I also asked myself what kind of world are we living in where your son could be a murderer, and that's more acceptable? Even as I reached fourteen, I didn't label myself. I just went with the flow. If I liked someone I liked someone. It was only when I started seeing things on the news that I really started to understand the social implications. I saw my fellow Christians waving "God hates fags" banners around. Then I saw the grotesque photos of Matthew Shepard, a gay teen who was beaten up and left for dead by a fence. I didn't understand it, and I still don't.
I'm out to my parents now. Telling them was awkward, not so much because of my orientation, but more because I had to talk about my feelings at all. My social life, romances, were never something I discussed.
As I write this, my paternal grandfather still doesn't know. Part of me still wants his respect, perhaps in part because of the sense of isolation I felt after my childhood paranormal experiences. But so many people struggle against this kind of prejudice that I've decided life is too short to hide who I am for anybody.I'm tired of turning on the news and seeing another teenager commit suicide because they were afraid of the social implications. I'm tired of seeing third-world, backwards countries like Uguanda impose death penalty laws for gay people. I'm tired of American politicians turning down gay rights but then getting caught at a gay bathhouse, unbeknownst to their wives and children. Most importantly, I'm tired of gays, lesbians, and bisexuals being told that they're going to hell and that God hates them for who they are.
So many gay, lesbian, and bisexual people turn away from their faith because they have been told by bigots that God has already turned His back on them. I received an e-mail from a young man who told me that he was gay, but wondered if he was going to hell. "Since you deal with spirits, have you ever come across evidence that suggests that they do go to hell or they are in torment?" This broke my heart. We humans can be so cruel to each other, but the teachings of Jesus Christ are that of love and compassion. I've decided to share my sexuality and struggle over faith in hopes that others will no longer feel as though they are alone or that they can't be religious.
I don't bring it up here as a political point, though. My bisexuality brings me back, in a roundabout way, to the demonic. I had a close friend and investigator I'd been open with. At first, he seemed accepting of me, but around the same time I was dealing with the aftermath of those cases in 2005, he started telling me that I was committing a mortal sin and that I because of it I was detrimental to my clients.
It's my understanding that he also began warning several priests I'd looked up to about me. Apparently he told them not only about my orientation, but also that I was too accepting of other people's beliefs in things like paganism, and that I was open to psychics. Whatever the case several priests suddenly shut their doors and stopped talking to me. When I asked them about it, I was essentially told that although I was trying to help these families, I was really the problem. I was going to hell. I was doing the devil's work just by being who I was, and I was in denial about it. One of these priests even suggested I go to a sort of straight-boot camp to be purged of my sickness.
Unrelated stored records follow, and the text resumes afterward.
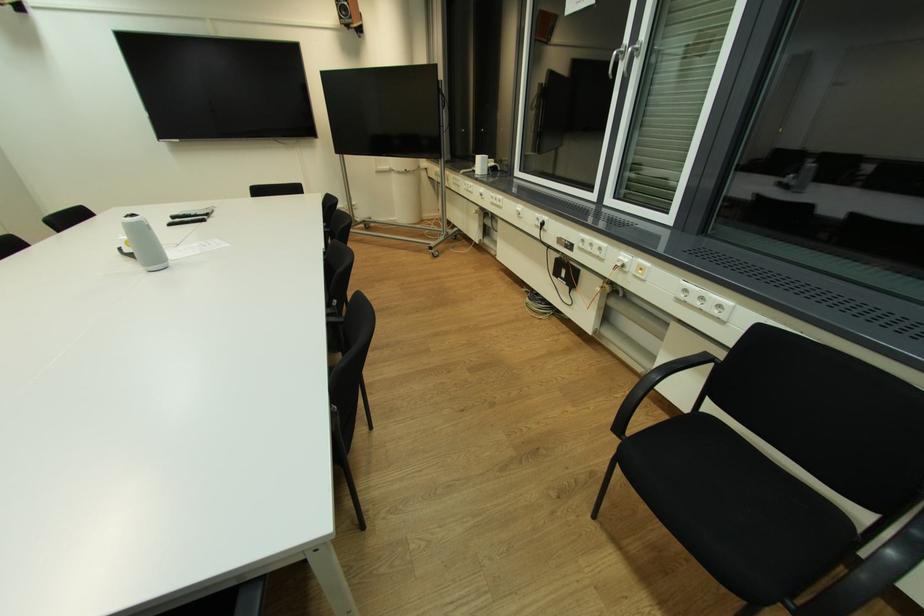 I want to click on silver window handle, so click(614, 61). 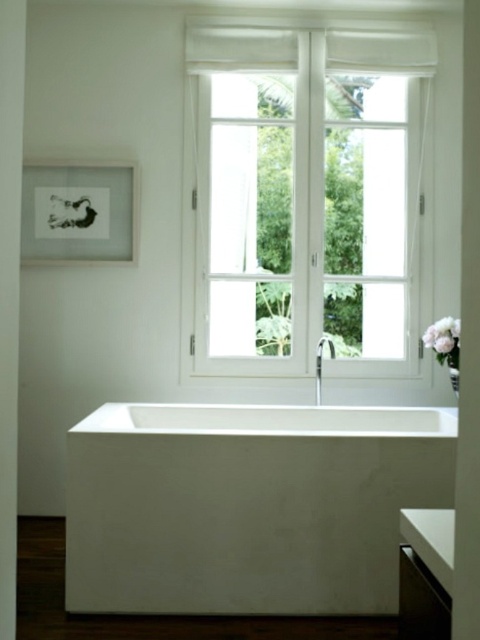 You are a delivery person who needs to place a new white matte flower at right on the bathroom shelf. The current white smooth bathtub at center is occupying most of the space. Is there enough room for the flower?

The white smooth bathtub at center is larger than the white matte flower at right, so there should be enough space to place the flower on the shelf as long as the shelf is not already full.

You are standing in the bathroom and want to reach the framed artwork on the left side of the window. The framed artwork is located at point (331, 131). If you are 4.98 meters away from this point, is the framed artwork within your immediate reach?

The framed artwork at point (331, 131) is 4.98 meters away from you, so it is not within your immediate reach.

You are a painter standing in the bathroom and want to paint the white smooth bathtub at center and the white matte flower at right. Which object should you look down at to paint?

The white smooth bathtub at center is located below the white matte flower at right, so you should look down at the white smooth bathtub at center to paint it while looking straight at the white matte flower at right.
At best, these priests felt I was flawed and that I had an illness that would allow the devil to attack me. Since I was refusing to accept that I was damned, since I wasn't treating bisexuality as a spiritual disease, I was, in the eyes of God, perverting and desecrating His work. They didn't seem able to tolerate any viewpoint other than their own and spent a long time trying to make me feel very guilty.
That sense of betrayal lived in the back of my mind for a very long time. It was a big part of the fallout from those demonic cases, which brought me to the dark crossroads in my life that eventually put me on a path toward Paranormal State.
Consciously, I never felt that I was serving the devil. I did worry that the drumbeat of guilt could be used against me, though. After hearing it so often, it was as if a lying voice in the back of my head said, "How can you expect God to answer your prayers for these people when you're a sinner?"
Though I knew what I believed in my heart, it took a very long time for me to fully accept they were wrong. There was even a moment when it finally dawned on me, but that wouldn't happen until we were in the middle of shooting season 1.5.